### Provided records:
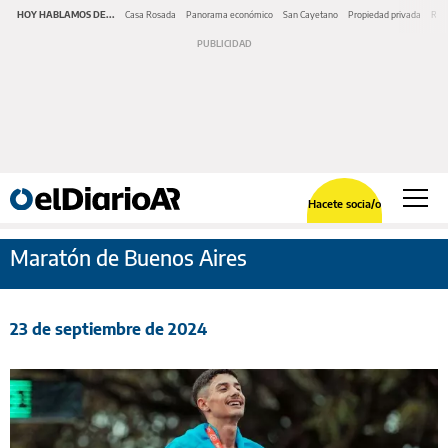
HOY HABLAMOS DE...
Casa Rosada
Panorama económico
San Cayetano
Propiedad privada
Repr
Hacete socia/o
Maratón de Buenos Aires
23 de septiembre de 2024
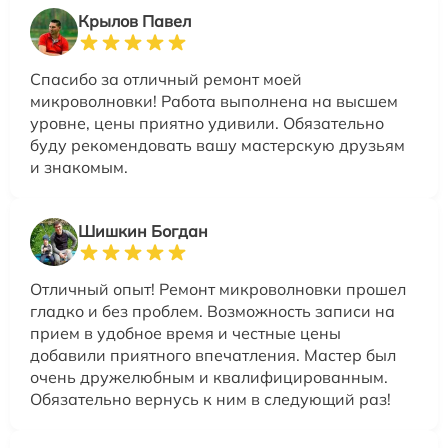
Крылов Павел
Спасибо за отличный ремонт моей
микроволновки! Работа выполнена на высшем
уровне, цены приятно удивили. Обязательно
буду рекомендовать вашу мастерскую друзьям
и знакомым.
Шишкин Богдан
Отличный опыт! Ремонт микроволновки прошел
гладко и без проблем. Возможность записи на
прием в удобное время и честные цены
добавили приятного впечатления. Мастер был
очень дружелюбным и квалифицированным.
Обязательно вернусь к ним в следующий раз!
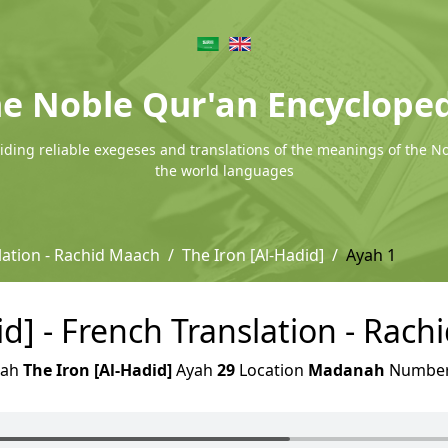
e Noble Qur'an Encyclope
ding reliable exegeses and translations of the meanings of the N
the world languages
lation - Rachid Maach
The Iron [Al-Hadid]
Ayah 1
id] - French Translation - Rach
rah
The Iron [Al-Hadid]
Ayah
29
Location
Madanah
Numbe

### Task description:
What the answer must hold is the exact text of every line from the one containing "San Cayetano" through the end of the data, minus any pictures.

### Solution to the problem:
San Cayetano
Propiedad privada
Repr
Hacete socia/o
Maratón de Buenos Aires
23 de septiembre de 2024
Крылов Павел
Спасибо за отличный ремонт моей
микроволновки! Работа выполнена на высшем
уровне, цены приятно удивили. Обязательно
буду рекомендовать вашу мастерскую друзьям
и знакомым.
Шишкин Богдан
Отличный опыт! Ремонт микроволновки прошел
гладко и без проблем. Возможность записи на
прием в удобное время и честные цены
добавили приятного впечатления. Мастер был
очень дружелюбным и квалифицированным.
Обязательно вернусь к ним в следующий раз!
e Noble Qur'an Encyclope
ding reliable exegeses and translations of the meanings of the N
the world languages
lation - Rachid Maach
The Iron [Al-Hadid]
Ayah 1
id] - French Translation - Rach
rah
The Iron [Al-Hadid]
Ayah
29
Location
Madanah
Numbe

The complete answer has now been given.